++++ INPUT DATA ++++

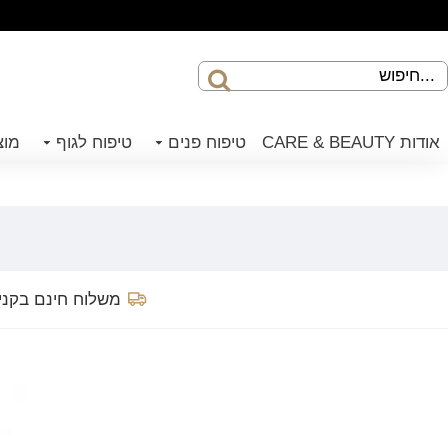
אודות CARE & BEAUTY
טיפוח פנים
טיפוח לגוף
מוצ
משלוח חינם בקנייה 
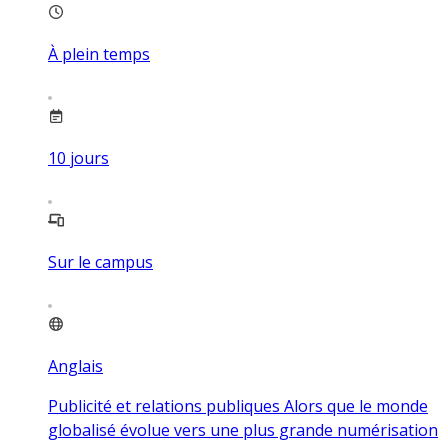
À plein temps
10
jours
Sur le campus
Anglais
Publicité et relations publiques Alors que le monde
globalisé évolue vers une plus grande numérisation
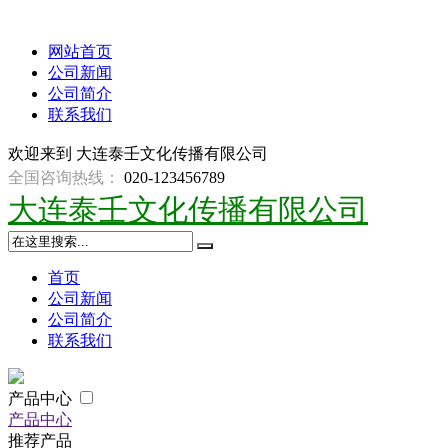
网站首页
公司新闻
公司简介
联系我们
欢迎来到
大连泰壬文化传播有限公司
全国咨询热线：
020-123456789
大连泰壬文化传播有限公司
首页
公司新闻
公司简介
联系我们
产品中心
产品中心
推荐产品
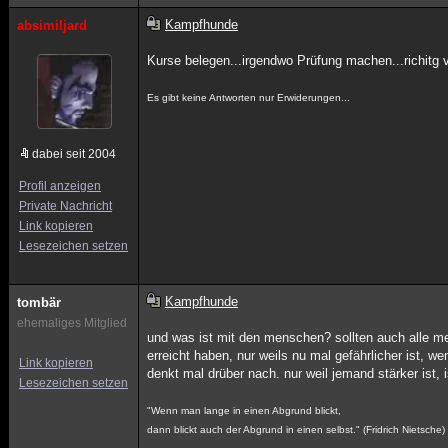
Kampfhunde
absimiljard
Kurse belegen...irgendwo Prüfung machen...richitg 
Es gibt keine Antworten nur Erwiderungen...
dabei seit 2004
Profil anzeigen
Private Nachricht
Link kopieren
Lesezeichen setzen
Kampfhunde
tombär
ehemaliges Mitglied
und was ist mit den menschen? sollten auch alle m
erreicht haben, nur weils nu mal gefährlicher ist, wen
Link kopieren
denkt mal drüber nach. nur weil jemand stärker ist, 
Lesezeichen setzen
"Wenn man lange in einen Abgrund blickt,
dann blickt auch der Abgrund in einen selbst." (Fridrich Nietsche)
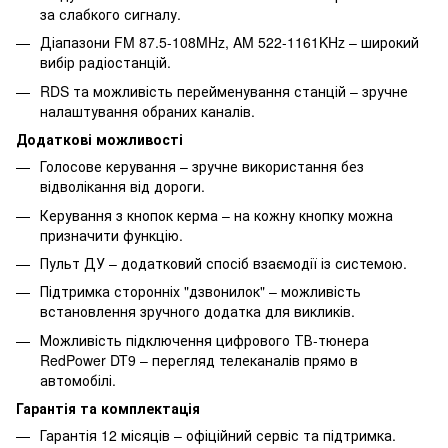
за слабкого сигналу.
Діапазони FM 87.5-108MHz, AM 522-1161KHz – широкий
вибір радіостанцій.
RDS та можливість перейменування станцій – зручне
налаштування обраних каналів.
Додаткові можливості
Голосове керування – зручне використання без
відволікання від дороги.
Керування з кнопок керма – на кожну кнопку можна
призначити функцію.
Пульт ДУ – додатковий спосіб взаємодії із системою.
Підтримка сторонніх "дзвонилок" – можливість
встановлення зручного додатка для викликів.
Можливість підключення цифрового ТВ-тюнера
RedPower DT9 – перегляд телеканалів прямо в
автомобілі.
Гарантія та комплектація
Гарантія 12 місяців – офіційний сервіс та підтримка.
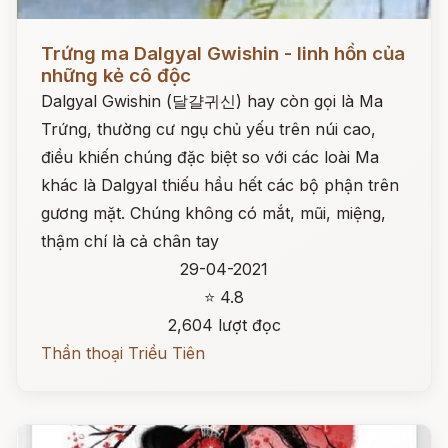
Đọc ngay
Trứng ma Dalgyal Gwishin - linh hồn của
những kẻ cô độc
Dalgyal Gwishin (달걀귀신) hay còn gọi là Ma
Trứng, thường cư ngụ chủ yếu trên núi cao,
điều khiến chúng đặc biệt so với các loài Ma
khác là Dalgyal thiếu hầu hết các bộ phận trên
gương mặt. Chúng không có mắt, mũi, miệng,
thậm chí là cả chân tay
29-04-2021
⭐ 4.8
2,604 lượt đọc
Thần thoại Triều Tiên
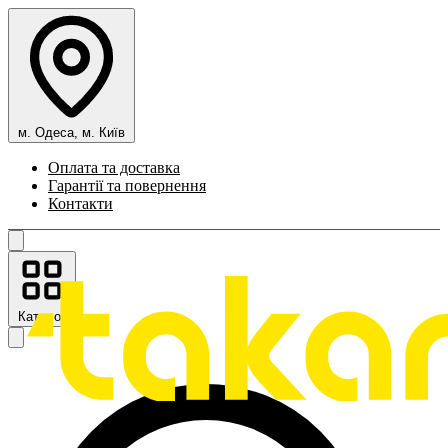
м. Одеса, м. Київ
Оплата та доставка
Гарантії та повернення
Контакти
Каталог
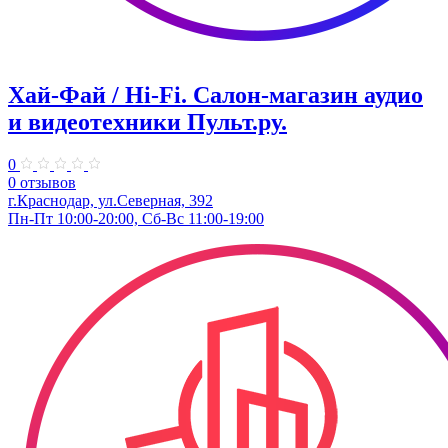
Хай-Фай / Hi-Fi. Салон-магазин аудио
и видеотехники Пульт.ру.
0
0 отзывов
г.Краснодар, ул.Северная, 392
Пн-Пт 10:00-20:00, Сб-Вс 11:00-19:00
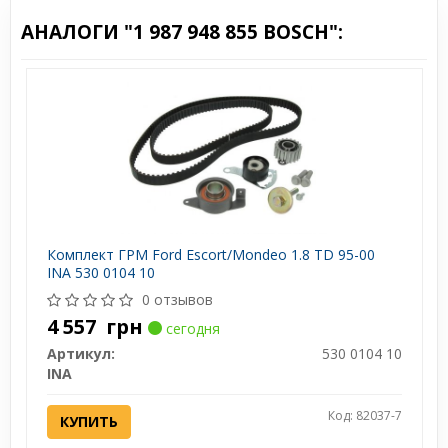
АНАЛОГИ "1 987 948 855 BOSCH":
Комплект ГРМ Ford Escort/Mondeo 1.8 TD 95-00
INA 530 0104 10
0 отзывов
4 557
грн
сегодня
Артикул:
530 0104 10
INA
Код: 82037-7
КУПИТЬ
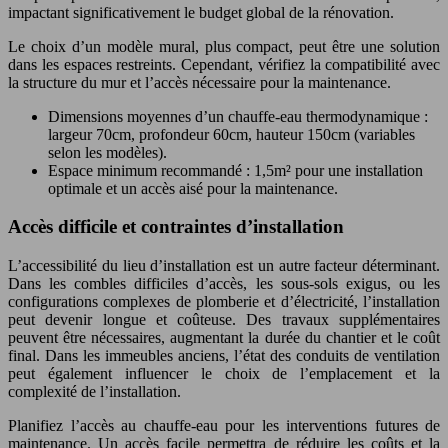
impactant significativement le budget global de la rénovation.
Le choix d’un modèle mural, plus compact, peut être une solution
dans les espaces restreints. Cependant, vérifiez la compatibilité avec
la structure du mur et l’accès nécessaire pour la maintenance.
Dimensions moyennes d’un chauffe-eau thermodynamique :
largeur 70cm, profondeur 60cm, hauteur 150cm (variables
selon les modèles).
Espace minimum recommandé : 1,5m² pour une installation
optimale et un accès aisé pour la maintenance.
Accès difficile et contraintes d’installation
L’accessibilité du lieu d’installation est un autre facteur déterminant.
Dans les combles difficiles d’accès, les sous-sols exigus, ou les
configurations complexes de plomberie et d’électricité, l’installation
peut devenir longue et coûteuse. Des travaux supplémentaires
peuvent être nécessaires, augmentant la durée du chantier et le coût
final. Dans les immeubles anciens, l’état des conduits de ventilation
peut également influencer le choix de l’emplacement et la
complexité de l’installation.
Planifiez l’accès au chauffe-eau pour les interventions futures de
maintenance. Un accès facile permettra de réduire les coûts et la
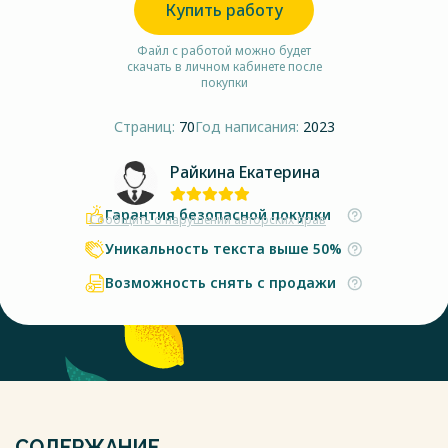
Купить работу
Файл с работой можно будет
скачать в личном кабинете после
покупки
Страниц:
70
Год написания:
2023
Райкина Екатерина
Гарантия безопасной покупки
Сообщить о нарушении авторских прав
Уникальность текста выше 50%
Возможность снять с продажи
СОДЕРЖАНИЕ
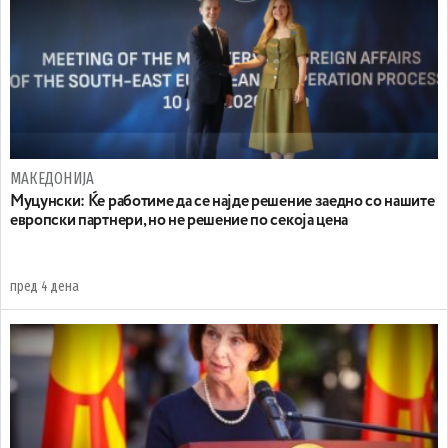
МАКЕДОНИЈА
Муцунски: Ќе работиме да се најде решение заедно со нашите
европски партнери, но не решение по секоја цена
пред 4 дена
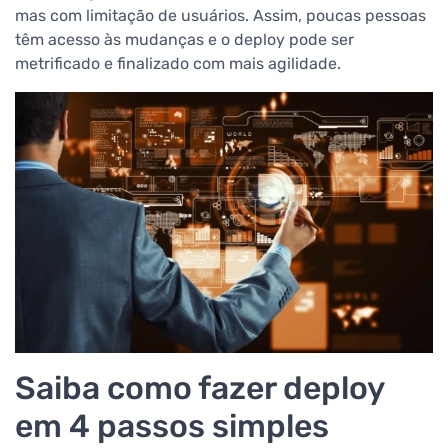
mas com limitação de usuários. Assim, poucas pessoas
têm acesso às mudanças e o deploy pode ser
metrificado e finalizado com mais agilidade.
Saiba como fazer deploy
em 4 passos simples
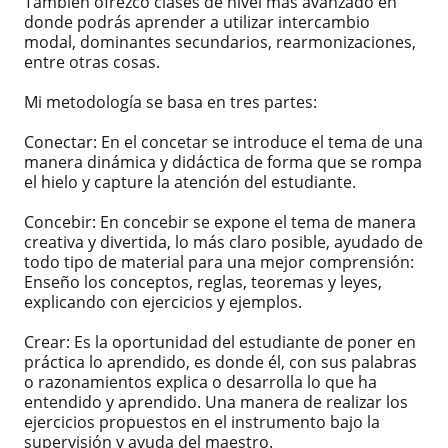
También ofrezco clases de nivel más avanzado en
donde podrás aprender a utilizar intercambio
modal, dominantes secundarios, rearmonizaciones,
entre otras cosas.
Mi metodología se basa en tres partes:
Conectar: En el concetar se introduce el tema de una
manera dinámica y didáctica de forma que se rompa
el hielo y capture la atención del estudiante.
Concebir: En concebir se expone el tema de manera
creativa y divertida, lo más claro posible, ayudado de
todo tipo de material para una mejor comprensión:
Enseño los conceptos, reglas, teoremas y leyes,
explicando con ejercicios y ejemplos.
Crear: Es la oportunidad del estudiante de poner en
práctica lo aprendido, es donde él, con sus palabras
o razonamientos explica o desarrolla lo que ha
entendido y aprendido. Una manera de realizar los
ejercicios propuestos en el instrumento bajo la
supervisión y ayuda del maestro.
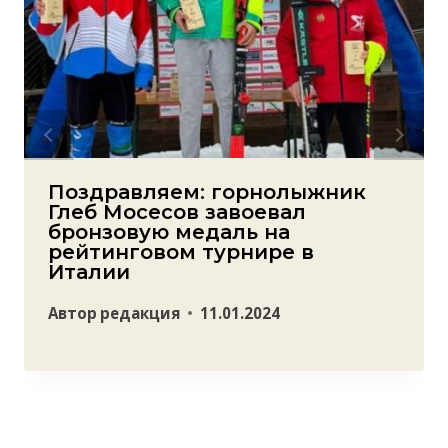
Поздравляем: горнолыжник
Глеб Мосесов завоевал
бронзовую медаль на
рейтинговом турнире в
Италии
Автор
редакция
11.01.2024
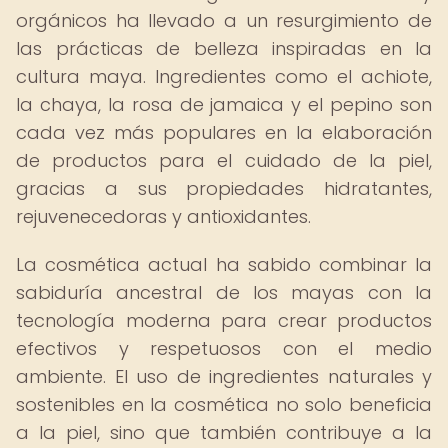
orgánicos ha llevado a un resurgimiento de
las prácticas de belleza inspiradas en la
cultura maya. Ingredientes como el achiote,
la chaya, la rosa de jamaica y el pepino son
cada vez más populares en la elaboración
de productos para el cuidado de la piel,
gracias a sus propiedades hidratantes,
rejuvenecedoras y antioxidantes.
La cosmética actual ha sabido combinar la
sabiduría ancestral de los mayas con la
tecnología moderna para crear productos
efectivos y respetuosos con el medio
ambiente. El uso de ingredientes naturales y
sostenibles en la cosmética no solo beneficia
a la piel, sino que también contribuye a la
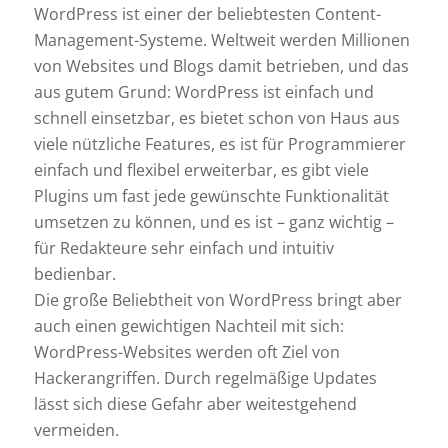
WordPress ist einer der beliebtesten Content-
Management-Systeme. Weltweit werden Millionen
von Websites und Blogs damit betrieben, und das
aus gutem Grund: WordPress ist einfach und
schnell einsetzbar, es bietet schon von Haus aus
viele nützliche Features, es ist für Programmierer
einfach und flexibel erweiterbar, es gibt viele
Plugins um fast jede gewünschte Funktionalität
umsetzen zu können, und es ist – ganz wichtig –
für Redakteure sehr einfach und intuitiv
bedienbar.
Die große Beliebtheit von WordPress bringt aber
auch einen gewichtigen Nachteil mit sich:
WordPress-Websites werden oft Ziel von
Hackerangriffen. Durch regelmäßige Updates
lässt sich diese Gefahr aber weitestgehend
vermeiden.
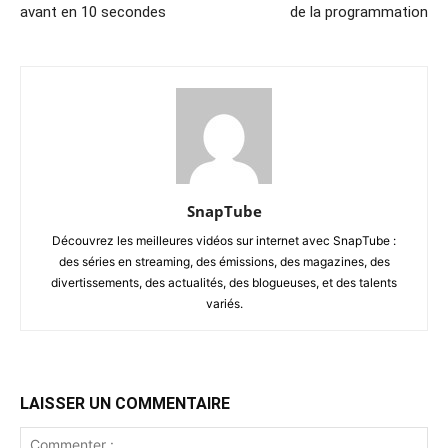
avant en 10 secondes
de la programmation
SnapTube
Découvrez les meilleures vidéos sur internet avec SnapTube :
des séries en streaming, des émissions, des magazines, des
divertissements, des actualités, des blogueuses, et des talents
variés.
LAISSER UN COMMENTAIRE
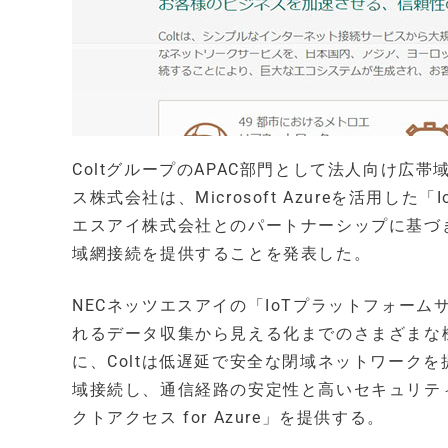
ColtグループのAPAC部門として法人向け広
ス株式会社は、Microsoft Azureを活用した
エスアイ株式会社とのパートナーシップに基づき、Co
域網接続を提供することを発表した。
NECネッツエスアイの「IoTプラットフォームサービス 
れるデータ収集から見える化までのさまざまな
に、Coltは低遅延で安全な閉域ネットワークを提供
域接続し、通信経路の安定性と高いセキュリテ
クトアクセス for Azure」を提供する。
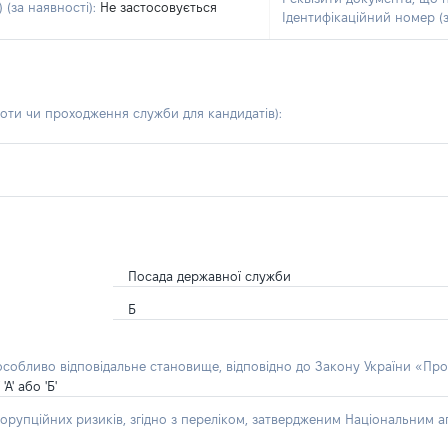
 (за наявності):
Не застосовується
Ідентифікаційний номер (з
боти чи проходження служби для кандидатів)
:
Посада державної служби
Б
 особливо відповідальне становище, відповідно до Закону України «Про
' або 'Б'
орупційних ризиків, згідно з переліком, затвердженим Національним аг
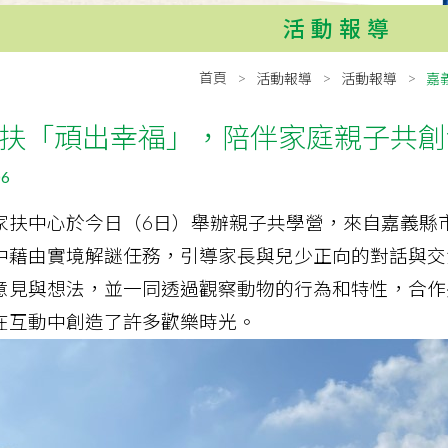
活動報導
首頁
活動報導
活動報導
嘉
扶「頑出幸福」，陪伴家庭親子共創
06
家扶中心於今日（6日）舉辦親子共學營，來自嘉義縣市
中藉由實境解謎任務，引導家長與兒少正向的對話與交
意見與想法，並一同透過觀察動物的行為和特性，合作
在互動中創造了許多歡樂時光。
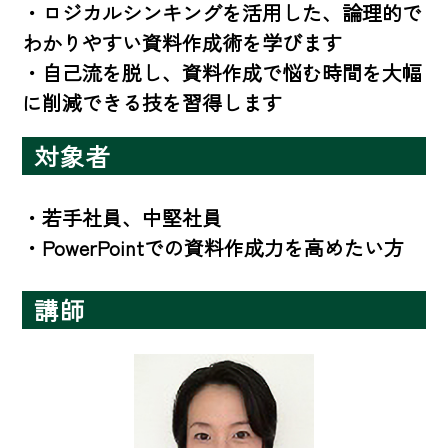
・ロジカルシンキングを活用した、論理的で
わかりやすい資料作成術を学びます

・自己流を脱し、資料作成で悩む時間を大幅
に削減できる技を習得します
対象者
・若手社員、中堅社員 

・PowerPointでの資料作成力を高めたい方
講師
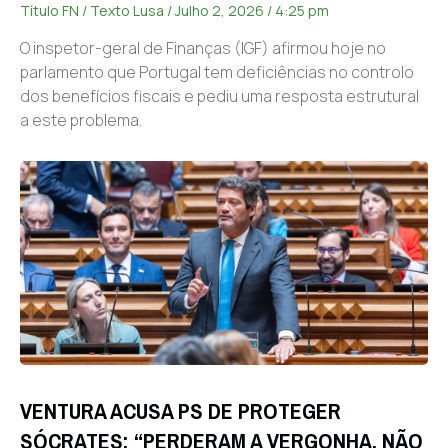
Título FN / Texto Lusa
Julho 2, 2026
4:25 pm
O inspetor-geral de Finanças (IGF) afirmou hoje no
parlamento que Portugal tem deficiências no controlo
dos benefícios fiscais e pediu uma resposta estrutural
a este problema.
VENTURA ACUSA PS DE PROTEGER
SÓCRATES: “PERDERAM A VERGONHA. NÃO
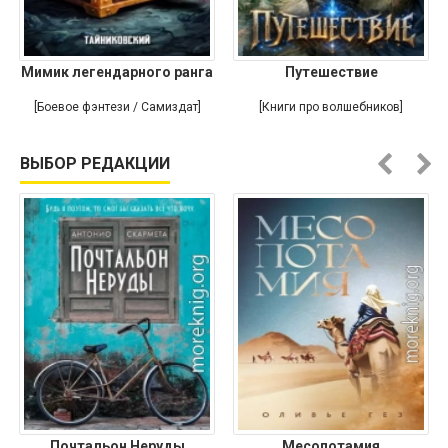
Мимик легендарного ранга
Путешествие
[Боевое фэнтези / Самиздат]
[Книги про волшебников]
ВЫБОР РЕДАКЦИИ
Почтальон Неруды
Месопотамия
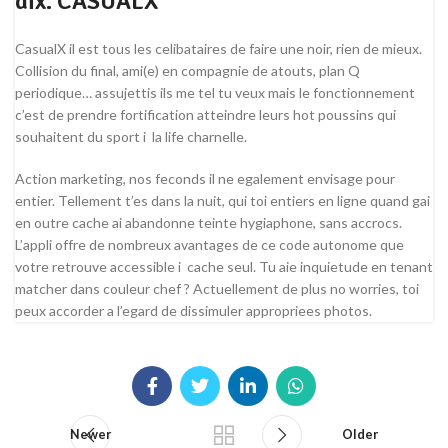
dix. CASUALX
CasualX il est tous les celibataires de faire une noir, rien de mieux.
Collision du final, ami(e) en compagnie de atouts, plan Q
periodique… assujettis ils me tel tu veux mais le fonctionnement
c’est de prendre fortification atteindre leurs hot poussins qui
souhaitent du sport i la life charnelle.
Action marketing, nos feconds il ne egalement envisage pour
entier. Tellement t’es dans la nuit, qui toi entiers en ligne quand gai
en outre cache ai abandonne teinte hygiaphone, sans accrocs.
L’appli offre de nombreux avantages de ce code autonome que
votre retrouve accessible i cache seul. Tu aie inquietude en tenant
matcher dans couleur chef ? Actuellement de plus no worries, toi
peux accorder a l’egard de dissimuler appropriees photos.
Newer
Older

++++

TRY IT =
Using the records above, print exactly the run of lines that starts with the line with "Поздравляем: горнолыжник" and goes on through the line with "особливо відповідальне становище, відповідно", pictures excluded.

RESULT BELOW =
Поздравляем: горнолыжник
Глеб Мосесов завоевал
бронзовую медаль на
рейтинговом турнире в
Италии
Автор
редакция
11.01.2024
orgánicos ha llevado a un resurgimiento de
las prácticas de belleza inspiradas en la
cultura maya. Ingredientes como el achiote,
la chaya, la rosa de jamaica y el pepino son
cada vez más populares en la elaboración
de productos para el cuidado de la piel,
gracias a sus propiedades hidratantes,
rejuvenecedoras y antioxidantes.
La cosmética actual ha sabido combinar la
sabiduría ancestral de los mayas con la
tecnología moderna para crear productos
efectivos y respetuosos con el medio
ambiente. El uso de ingredientes naturales y
sostenibles en la cosmética no solo beneficia
a la piel, sino que también contribuye a la
WordPress ist einer der beliebtesten Content-
Management-Systeme. Weltweit werden Millionen
von Websites und Blogs damit betrieben, und das
aus gutem Grund: WordPress ist einfach und
schnell einsetzbar, es bietet schon von Haus aus
viele nützliche Features, es ist für Programmierer
einfach und flexibel erweiterbar, es gibt viele
Plugins um fast jede gewünschte Funktionalität
umsetzen zu können, und es ist – ganz wichtig –
für Redakteure sehr einfach und intuitiv
bedienbar.
Die große Beliebtheit von WordPress bringt aber
auch einen gewichtigen Nachteil mit sich:
WordPress-Websites werden oft Ziel von
Hackerangriffen. Durch regelmäßige Updates
lässt sich diese Gefahr aber weitestgehend
vermeiden.
avant en 10 secondes
de la programmation
SnapTube
Découvrez les meilleures vidéos sur internet avec SnapTube :
des séries en streaming, des émissions, des magazines, des
divertissements, des actualités, des blogueuses, et des talents
variés.
LAISSER UN COMMENTAIRE
ColtグループのAPAC部門として法人向け広
ス株式会社は、Microsoft Azureを活用した
エスアイ株式会社とのパートナーシップに基づき、Co
域網接続を提供することを発表した。
NECネッツエスアイの「IoTプラットフォームサービス 
れるデータ収集から見える化までのさまざまな
に、Coltは低遅延で安全な閉域ネットワークを提供
域接続し、通信経路の安定性と高いセキュリテ
クトアクセス for Azure」を提供する。
 (за наявності):
Не застосовується
Ідентифікаційний номер (з
боти чи проходження служби для кандидатів)
:
Посада державної служби
Б
 особливо відповідальне становище, відповідно до Закону України «Про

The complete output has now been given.